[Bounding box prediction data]
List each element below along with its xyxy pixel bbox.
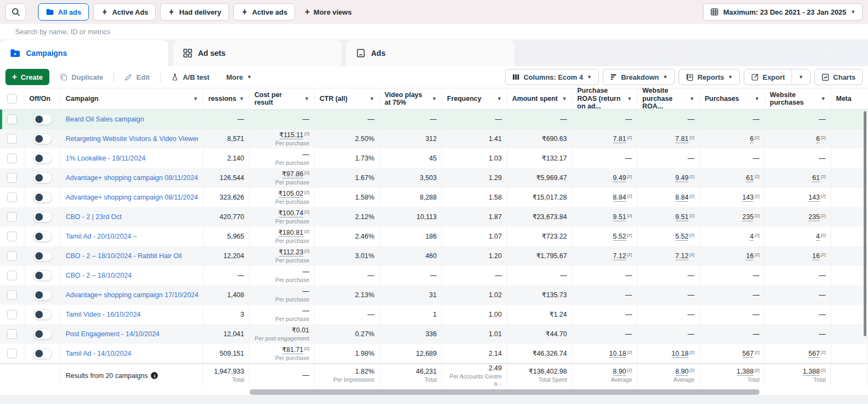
metric-value-link[interactable]: ₹105.02 — [278, 190, 303, 198]
metric-value-link[interactable]: 7.81 — [613, 135, 626, 143]
metric-value-link[interactable]: 8.90 — [675, 368, 688, 376]
metric-value-link[interactable]: ₹115.11 — [279, 131, 303, 139]
export-button[interactable]: Export — [744, 69, 792, 85]
metric-value-link[interactable]: 9.49 — [675, 174, 688, 182]
metric-value-link[interactable]: 6 — [816, 135, 820, 143]
row-checkbox[interactable] — [7, 310, 17, 319]
view-pill-active-ads-2[interactable]: Active ads — [233, 3, 295, 21]
metric-value-link[interactable]: 143 — [808, 194, 820, 202]
more-button[interactable]: More ▼ — [220, 69, 258, 85]
metric-value-link[interactable]: 7.81 — [675, 135, 688, 143]
column-header-website-purchase-roas[interactable]: Website purchase ROA...▼ — [637, 88, 700, 109]
campaign-off-on-toggle[interactable] — [33, 114, 52, 125]
campaign-link[interactable]: Advantage+ shopping campaign 08/11/2024 … — [66, 194, 198, 201]
row-checkbox[interactable] — [7, 251, 17, 261]
metric-value-link[interactable]: 7.12 — [675, 252, 688, 260]
row-checkbox[interactable] — [7, 349, 17, 358]
info-icon[interactable]: i — [151, 372, 158, 379]
row-checkbox[interactable] — [7, 212, 17, 222]
campaign-link[interactable]: CBO - 2 – 18/10/2024 - Rabbit Hair Oil — [66, 252, 198, 260]
campaign-off-on-toggle[interactable] — [33, 133, 52, 144]
charts-button[interactable]: Charts — [814, 69, 863, 85]
edit-button[interactable]: Edit — [118, 69, 156, 85]
metric-value-link[interactable]: 9.51 — [675, 213, 688, 221]
breakdown-button[interactable]: Breakdown ▼ — [603, 69, 675, 85]
row-checkbox[interactable] — [7, 232, 17, 241]
view-pill-active-ads-1[interactable]: Active Ads — [93, 3, 156, 21]
metric-value-link[interactable]: 10.18 — [672, 350, 688, 358]
reports-button[interactable]: Reports ▼ — [679, 69, 740, 85]
metric-value-link[interactable]: 8.84 — [613, 194, 626, 202]
column-header-website-purchases[interactable]: Website purchases▼ — [765, 88, 831, 109]
metric-value-link[interactable]: ₹180.81 — [278, 229, 303, 237]
campaign-link[interactable]: Post Engagement - 14/10/2024 — [66, 330, 198, 338]
metric-value-link[interactable]: 4 — [750, 233, 754, 241]
campaign-link[interactable]: CBO - 2 | 23rd Oct — [66, 213, 198, 221]
metric-value-link[interactable]: 9.51 — [613, 213, 626, 221]
row-checkbox[interactable] — [7, 193, 17, 202]
metric-value-link[interactable]: 143 — [742, 194, 754, 202]
campaign-off-on-toggle[interactable] — [33, 309, 52, 320]
column-header-campaign[interactable]: Campaign▼ — [61, 88, 203, 109]
campaign-link[interactable]: Tamil Ad - 20/10/2024 – — [66, 233, 198, 240]
tab-ads[interactable]: Ads — [346, 40, 514, 66]
tab-ad-sets[interactable]: Ad sets — [173, 40, 341, 66]
metric-value-link[interactable]: 16 — [812, 252, 820, 260]
row-checkbox[interactable] — [7, 271, 17, 280]
column-header-frequency[interactable]: Frequency▼ — [442, 88, 507, 109]
campaign-off-on-toggle[interactable] — [33, 251, 52, 261]
metric-value-link[interactable]: 5.52 — [675, 233, 688, 241]
metric-value-link[interactable]: ₹100.74 — [278, 209, 303, 217]
row-checkbox[interactable] — [7, 153, 17, 163]
more-views-button[interactable]: + More views — [299, 7, 357, 17]
campaign-off-on-toggle[interactable] — [33, 348, 52, 359]
select-all-checkbox[interactable] — [7, 94, 17, 104]
search-button[interactable] — [5, 3, 26, 21]
metric-value-link[interactable]: 61 — [812, 174, 820, 182]
vertical-scrollbar-thumb[interactable] — [864, 111, 866, 336]
column-header-amount-spent[interactable]: Amount spent▼ — [507, 88, 572, 109]
duplicate-button[interactable]: Duplicate — [53, 69, 110, 85]
row-checkbox[interactable] — [7, 134, 17, 144]
campaign-link[interactable]: Retargeting Website Visitors & Video Vie… — [66, 135, 198, 143]
export-options-button[interactable]: ▼ — [792, 69, 810, 85]
metric-value-link[interactable]: 235 — [742, 213, 754, 221]
horizontal-scrollbar-thumb[interactable] — [250, 389, 760, 395]
campaign-link[interactable]: Tamil Video - 16/10/2024 — [66, 311, 198, 318]
metric-value-link[interactable]: 8.90 — [613, 368, 626, 376]
column-header-impressions[interactable]: ressions▼ — [203, 88, 250, 109]
campaign-off-on-toggle[interactable] — [33, 290, 52, 300]
column-header-video-plays[interactable]: Video plays at 75%▼ — [380, 88, 442, 109]
metric-value-link[interactable]: 567 — [742, 350, 754, 358]
metric-value-link[interactable]: 61 — [746, 174, 754, 182]
metric-value-link[interactable]: 5.52 — [613, 233, 626, 241]
row-checkbox[interactable] — [7, 114, 17, 124]
campaign-off-on-toggle[interactable] — [33, 329, 52, 339]
create-button[interactable]: + Create — [5, 69, 49, 85]
tab-campaigns[interactable]: Campaigns — [0, 40, 168, 66]
view-pill-all-ads[interactable]: All ads — [38, 3, 89, 21]
metric-value-link[interactable]: 6 — [750, 135, 754, 143]
metric-value-link[interactable]: 8.84 — [675, 194, 688, 202]
campaign-link[interactable]: Advantage+ shopping campaign 08/11/2024 … — [66, 174, 198, 182]
campaign-off-on-toggle[interactable] — [33, 172, 52, 183]
date-range-button[interactable]: Maximum: 23 Dec 2021 - 23 Jan 2025 ▼ — [703, 3, 863, 21]
metric-value-link[interactable]: 4 — [816, 233, 820, 241]
metric-value-link[interactable]: 1,388 — [803, 368, 820, 376]
campaign-link[interactable]: 1% Lookalike - 19/11/2024 — [66, 155, 198, 162]
metric-value-link[interactable]: 10.18 — [609, 350, 626, 358]
metric-value-link[interactable]: ₹81.71 — [282, 346, 303, 354]
row-checkbox[interactable] — [7, 290, 17, 300]
column-header-cost-per-result[interactable]: Cost per result▼ — [250, 88, 315, 109]
view-pill-had-delivery[interactable]: Had delivery — [160, 3, 228, 21]
campaign-off-on-toggle[interactable] — [33, 153, 52, 164]
campaign-off-on-toggle[interactable] — [33, 231, 52, 242]
campaign-off-on-toggle[interactable] — [33, 211, 52, 222]
campaign-link[interactable]: Beard Oil Sales campaign — [66, 116, 198, 123]
search-input[interactable] — [15, 28, 853, 36]
row-checkbox[interactable] — [7, 329, 17, 339]
metric-value-link[interactable]: 1,388 — [737, 368, 754, 376]
columns-button[interactable]: Columns: Ecom 4 ▼ — [505, 69, 599, 85]
metric-value-link[interactable]: 9.49 — [613, 174, 626, 182]
campaign-off-on-toggle[interactable] — [33, 270, 52, 281]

Prompt —
"more" is the string to look for; please copy every line of the records above where it appears.

Response to the task —
more-button[interactable]: More ▼ — [220, 69, 258, 85]
more-views-button[interactable]: + More views — [299, 7, 357, 17]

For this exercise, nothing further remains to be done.